Джон де Вер, которому на этот момент было уже 65 лет, жил в последние годы почти безвылазно в своих поместьях в Восточной Англии, и с королем виделся во время ежегодных королевских прогрессов. Где-то в этот период де Вер овдовел (интересно, что всё это время он был женат на сестре Уорвика-Кингмейкера, и второй женой взял потом женщину из семьи Скропов), да и вообще он не был активен в политике в 1500-х, но в момент возможного кризиса был бы незаменим — и как комендант Тауэра, и как самый талантливый военачальник короля, и как человек, имеющий огромный авторитет при дворе. Сам король озаботился об оплате 7209 месс за свою душу, отдав двум своим капелланам соответствующие распоряжения. Одним из этих капелланов был Томас Волси, которого королю порекомендовал не кто иной, как уже упоминавшийся здесь Ричард Нанфан, лейтенант-депутат Кале.
Королевское завещание было составлено 19 марта (оно, впрочем, было далеко не первым), и к 12 ранее перечисленным душеприказчикам были добавлены ещё двое — Дадли и Эмпсон. Впрочем, к тому времени в личных покоях короля уже служили люди Эмпсона и Дадли — Уильям Смит, Роджер Лаптон, и Хью Дэнис. Смит числился как паж королевского гардероба, но фактически был контроллером при королевском совете. Лаптон был провостом[146] Итона и заведовал раздачей королевской милостыни. Дэнис числился пажом «стула» (того самого) короля, но вообще-то управлял тайными королевскими палатами и потоками финансов, и был одним из владельцев Грейс-Инн, «приватизированного» им с тремя компаньонами несколько лет назад. Это было очень интересным приобретением, потому что, вообще-то, Грейс-Инн был одним из 4 иннов, объединяющих всех королевских судебных чиновников. Вторым владельцем был Роджер Лаптон.

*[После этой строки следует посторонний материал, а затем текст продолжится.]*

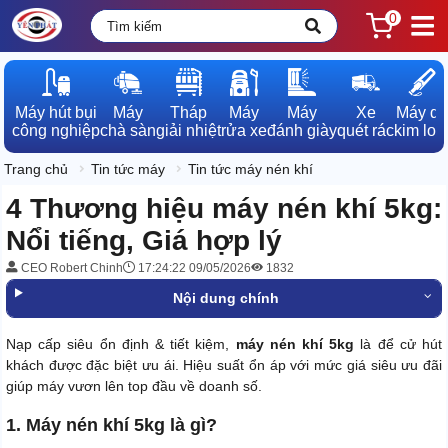
0
Máy hút bụi

Máy

Tháp

Máy

Máy

Xe

Máy dò

công nghiệp
chà sàn
giải nhiệt
rửa xe
đánh giày
quét rác
kim loạ
Trang chủ
Tin tức máy
Tin tức máy nén khí
4 Thương hiệu máy nén khí 5kg:
Nổi tiếng, Giá hợp lý
CEO Robert Chinh
17:24:22 09/05/2026
1832
Nội dung chính
Nạp cấp siêu ổn định & tiết kiệm,
máy nén khí 5kg
là để cử hút
khách được đặc biệt ưu ái. Hiệu suất ổn áp với mức giá siêu ưu đãi
giúp máy vươn lên top đầu về doanh số.
1. Máy nén khí 5kg là gì?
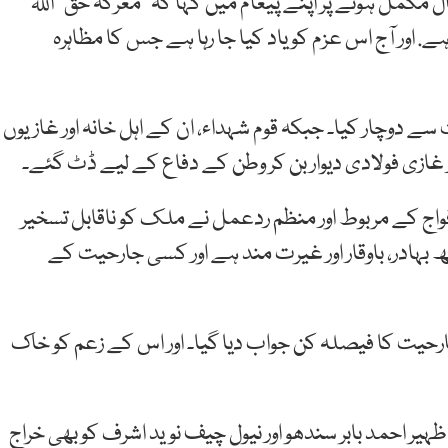
مکمل ہونے پر اپنے پیغام میں کہا کہ “معرکہ حق” اللہ
ے. اور آج اس عزم کو یاد کیا جا رہا ہے جس کا مظاہرہ
 دوچار کیا۔ جبکہ قوم شہداء، ان کے اہل خانہ اور غازیوں
غازی فولادی دیوار بن کر وطن کے دفاع کے لیے ڈٹ گئے۔
واج کے مربوط اور منظم ردعمل نے ملک کو ناقابل تسخیر
ھ بہادر، باوقار اور غیرت مند ہے اور کسی جارحیت کے
رحیت کا فیصلہ کن جواب دیا گیا۔ اور اس کے زعم کو خاک
ہیر احمد بابر سندھو اور نیول چیف نوید اشرف کو بھی خراج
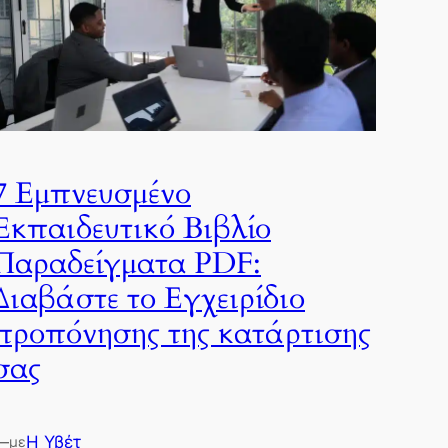
7 Εμπνευσμένο
Εκπαιδευτικό Βιβλίο
Παραδείγματα PDF:
Διαβάστε το Εγχειρίδιο
προπόνησης της κατάρτισης
σας
—
Η Υβέτ
με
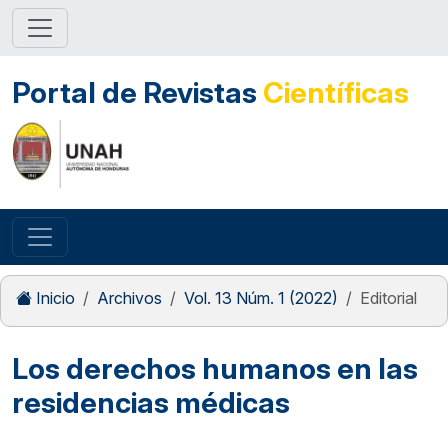
Portal de Revistas
Científicas
Inicio
Archivos
Vol. 13 Núm. 1 (2022)
Editorial
Los derechos humanos en las
residencias médicas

Как известно, вопреки всем прогнозам Генри VII в 1507 году оклемался, и 31 марта уже принимал в своих личных палатах испанского посла де Пуэблу. Тем не менее, кое-что после этого изменилось. Как минимум, Эмпсон и Дадли стали сотрудничать гораздо более тесно чем раньше — оба они теперь входили в круг немногих избранных, вхожих в палаты короля без ограничений, и оба были по этому поводу страстно ненавидимы при дворе. Да, за этой ненавистью была зависть, но не только. Власть развращает, и Эдмунд Дадли в 1507 году уже не был тем влюбленным в хитросплетения законодательства молодым человеком, который обратил на себя, своим интеллектом и познаниями, внимание короля. Конечно, могло быть и так, что он просто делегировал реальную власть над реальными людьми своим ставленникам, а сам по уши зарылся в дорогие его сердцу архивы и учётные книги. Тем не менее, ответственность за происходившее с него это не снимает — надо было думать, давая власть таким типам как Комби.